Jill, lighten up. Joanne acknowledged the medical necessity to avoid gluten in the sentence you chose to ignore, "If you have an autoimmune disorder called celiac disease, it is critically important to ban gluten from your diet. I am glad anyone suffering from this disease or a gluten sensitivity has so many options." I believe she is just trying to illustrate, with a little humor, that the food industry would have us believe that gluten (or lactose or sodium or whatever) is bad in and of itself and everyone should avoid it. When lactose was the sensitivity du jour, everyone jumped on the soy bandwagon and now little girls are developing breasts at 8, little boys' cajones are not developing at all, and rickets were making a big comeback until they started adding vitamin D to soy juice. You can find find evidence pro and con, but my point is, the food industry does blow this stuff out of proportion. A little information is a dangerous thing and too many people only see "gluten free" and decide that, for reasons they won't bother to research, gluten must be bad and they should avoid it. Anyway, whatever your food issues are, "humor intolerance" will definitely have a negative impact on your health.

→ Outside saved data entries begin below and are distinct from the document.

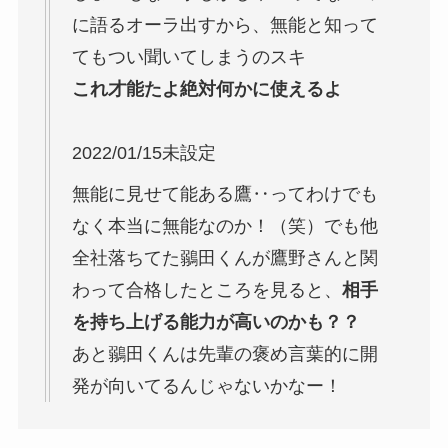
に語るオーラ出すから、無能と知って
てもつい聞いてしまうのスキ
これ才能たよ絶対何かに使えるよ
2022/01/15未設定
無能に見せて能ある鷹‥ってわけでも
なく本当に無能なのか！（笑）でも他
全社落ちてた鶸田くんが鷹野さんと関
わって合格したところを見ると、
相手
を持ち上げる能力が高いのかも？？
あと鶸田くんは先輩の褒め言葉的に開
発が向いてるんじゃないかなー！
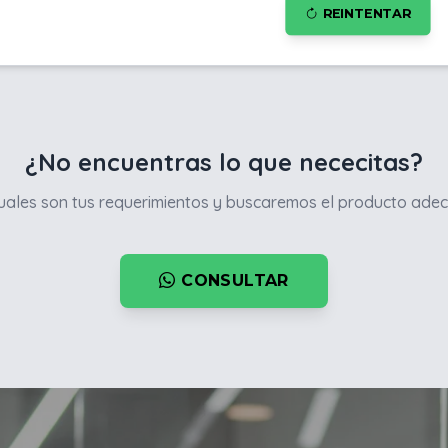
REINTENTAR
¿No encuentras lo que nececitas?
ales son tus requerimientos y buscaremos el producto adec
CONSULTAR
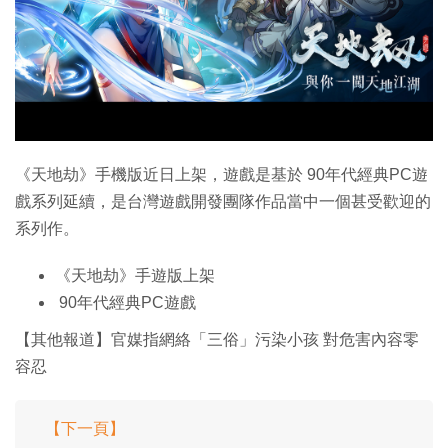
特集
《天地劫》手機版近日上架，遊戲是基於 90年代經典PC遊
戲系列延續，是台灣遊戲開發團隊作品當中一個甚受歡迎的
系列作。
《天地劫》手遊版上架
90年代經典PC遊戲
【其他報道】官媒指網絡「三俗」污染小孩 對危害內容零
容忍
【下一頁】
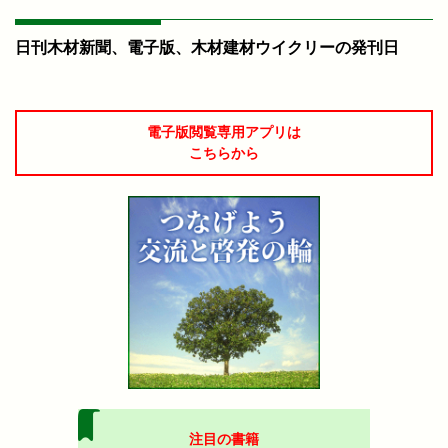
日刊木材新聞、電子版、木材建材ウイクリーの発刊日
電子版閲覧専用アプリは
こちらから
注目の書籍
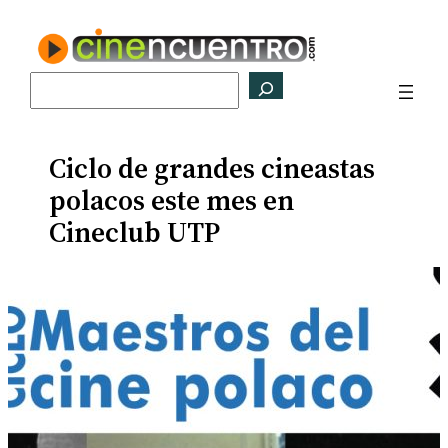
Saltar
al
contenido
Buscar
Ciclo de grandes cineastas
polacos este mes en
Cineclub UTP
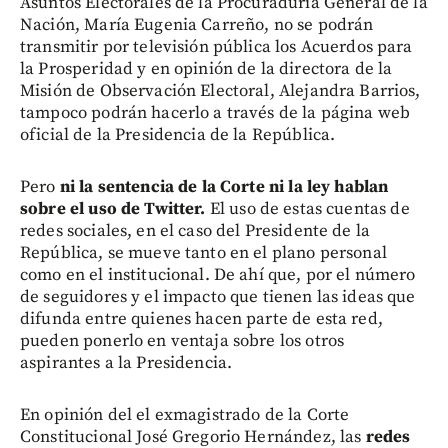
Asuntos Electorales de la Procuraduría General de la
Nación, María Eugenia Carreño, no se podrán
transmitir por televisión pública los Acuerdos para
la Prosperidad y en opinión de la directora de la
Misión de Observación Electoral, Alejandra Barrios,
tampoco podrán hacerlo a través de la página web
oficial de la Presidencia de la República.
Pero
ni la sentencia de la Corte ni la ley hablan
sobre el uso de Twitter.
El uso de estas cuentas de
redes sociales, en el caso del Presidente de la
República, se mueve tanto en el plano personal
como en el institucional. De ahí que, por el número
de seguidores y el impacto que tienen las ideas que
difunda entre quienes hacen parte de esta red,
pueden ponerlo en ventaja sobre los otros
aspirantes a la Presidencia.
En opinión del el exmagistrado de la Corte
Constitucional José Gregorio Hernández, las
redes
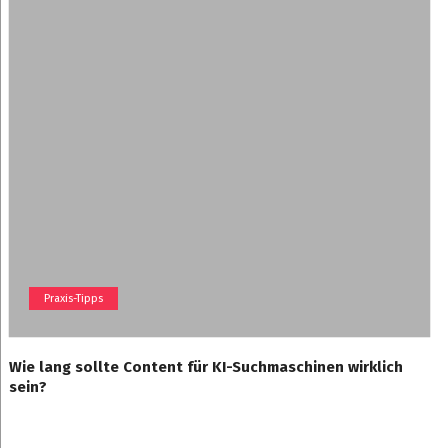
Praxis-Tipps
Wie lang sollte Content für KI-Suchmaschinen wirklich
sein?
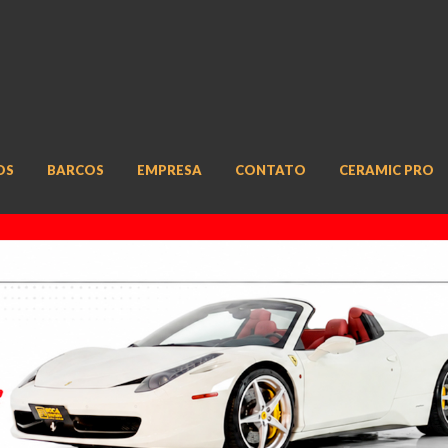
OS
BARCOS
EMPRESA
CONTATO
CERAMIC PRO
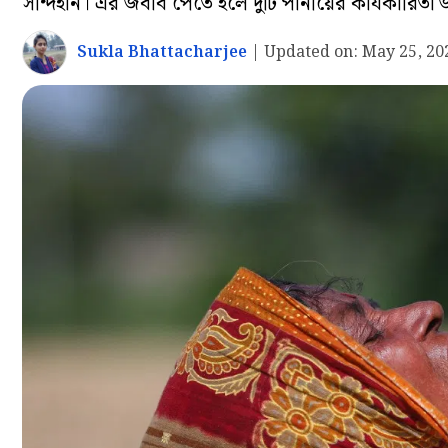
সন্দিহান। এর জবাব পেতে হলে দুটি পানীয়ের কার্যকারিতা 
Sukla Bhattacharjee
|
Updated on:
May 25, 20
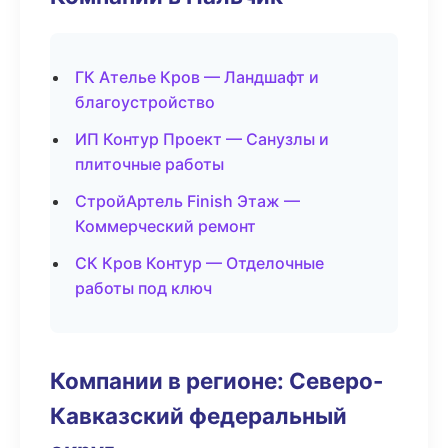
ГК Ателье Кров — Ландшафт и
благоустройство
ИП Контур Проект — Санузлы и
плиточные работы
СтройАртель Finish Этаж —
Коммерческий ремонт
СК Кров Контур — Отделочные
работы под ключ
Компании в регионе: Северо-
Кавказский федеральный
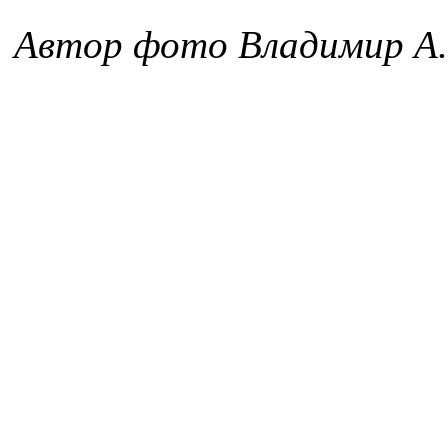
Автор фото Владимир А.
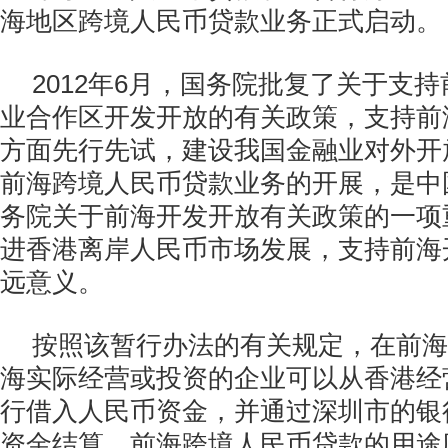
海地区跨境人民币贷款业务正式启动。
2012年6月，国务院批复了关于支
业合作区开发开放的有关政策，支持前
方面先行先试，建设我国金融业对外开
前海跨境人民币贷款业务的开展，是中
务院关于前海开发开放有关政策的一项
进香港离岸人民币市场发展，支持前海
远意义。
按照该暂行办法的有关规定，在前海
海实际经营或投资的企业可以从香港经
行借入人民币资金，并通过深圳市的银
资金结算。前海跨境人民币贷款的用途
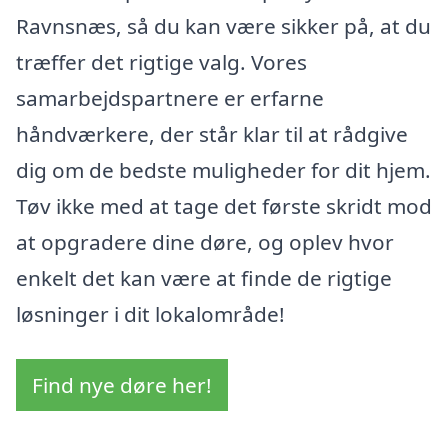
Ravnsnæs, så du kan være sikker på, at du
træffer det rigtige valg. Vores
samarbejdspartnere er erfarne
håndværkere, der står klar til at rådgive
dig om de bedste muligheder for dit hjem.
Tøv ikke med at tage det første skridt mod
at opgradere dine døre, og oplev hvor
enkelt det kan være at finde de rigtige
løsninger i dit lokalområde!
Find nye døre her!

I'm lucky that I don't need to avoid gluten, peanuts, sodium, sugar or lactose. So far, I don't need to worry about those things, but I sympathize with people who do. Here's what I worry about ... beaver anal gland juice. Yep, that's right, beaver anal gland juice. The FDA allows it to be listed as "natural flavoring", 'cause, well, it's natural, right? It's used as a flavoring in vanilla, strawberry and raspberry beverages, ice cream, candy, etc. It's also used in cigarettes for flavor. According to wikipedia, it was used in the 18th century to treat several ailments, including hysteria. Makes me hysterical just to think of it. The FDA considers it generally safe and, while I'm pretty sure I'm not allergic or intolerant, I'm just as sure I don't want to ingest it. Just sayin'.